Bevor ich Hara Kira im Park traf, stand ich drei Stunden. Bei unserem letzten Chat hatte sie es so gefordert. »Du stellst dich auf dem Rondell neben die Laterne und wartest dort auf mich. Schau auf den Boden vor dir. Du lehnst dich nicht an. Auch dein Handy ist tabu. Du erscheinst vierzehn Uhr in Joggingkleidung und stellst dich hin. Es wird nicht gesprochen. Alle Spaziergänger ignorierst du. Siebzehn Uhr werde ich zu dir kommen. Also warte.«
Es kribbelte in meinen Lenden. Die Aussicht auf ein Treffen mit einer dominanten Frau elektrisierte mich. Mein Wunsch, einem ihrer Befehle zu folgen, machte mich scharf. Zwanzig Minuten vor der befohlenen Zeit stellte ich mich im Stadtpark an das Rondell. Vier Bänke, vier Skulpturen, vier Wege, eine Laterne. Ich stand, schaute vor mir auf den Boden, nahm Spaziergänger wahr, die vorübergingen. Dabei schaltete ich mein Gehirn auf Sparmodus. Ich dachte an nichts. Mit diesem Trick gelang es mir seit meiner Kindheit, langweilige Situationen zu ertragen. In der Schulzeit half mir dieses Abschalten über langweiligen Unterricht hinweg, in heutiger Zeit beim Warten auf Ämtern oder den Bus, selbst beim langen Sitzen bis zum Aufruf im Wartezimmer eines Zahnarztes.

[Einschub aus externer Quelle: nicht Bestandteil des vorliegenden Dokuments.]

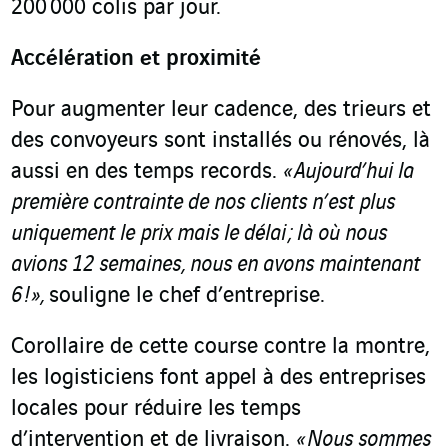
200 000 colis par jour.
Accélération et proximité
Pour augmenter leur cadence, des trieurs et
des convoyeurs sont installés ou rénovés, là
aussi en des temps records.
« Aujourd’hui la
première contrainte de nos clients n’est plus
uniquement le prix mais le délai ; là où nous
avions 12 semaines, nous en avons maintenant
6 ! »,
souligne le chef d’entreprise.
Corollaire de cette course contre la montre,
les logisticiens font appel à des entreprises
locales pour réduire les temps
d’intervention et de livraison.
« Nous sommes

Ihre Stimme traf mich wie ein elektrischer Schlag.
»Du kannst drei Stunden nahezu unbeweglich stehen. Also besitzt du den Willen zum Gehorsam. Diese Probe ist ein möglicher Anfang für uns. Sieh mich an.«
Ich hob meinen Blick von einem Paar Frauenschuhen, sah kurze, hellblonde Haare, ein fast rundes Gesicht. Nackt kam ich mir unter ihrem aufmerksamen Blick vor. Nach wenigen Sekunden hielt ich diese Strahlung nicht mehr aus, scannte ihren Körper beim Herabschauen. Trotz einer leichten Fülle wirkte die Frau trainiert. Im Vorbeigehen wäre mir nichts an ihr aufgefallen, was auf eine dominante Frau schließen ließ. Weder ihre Jeansjacke, noch die weiße Bluse wirkten streng. Eher girliehaft schien mir ihr brauner Rock, der aus Wildleder bestand. Einzig ihre schwarze Strumpfhose und hochhackige schwarze Schuhe boten mir eine Ahnung von Dominanz. Wieder hob ich meinen Blick, sah große, grün funkelnde Ohrringe.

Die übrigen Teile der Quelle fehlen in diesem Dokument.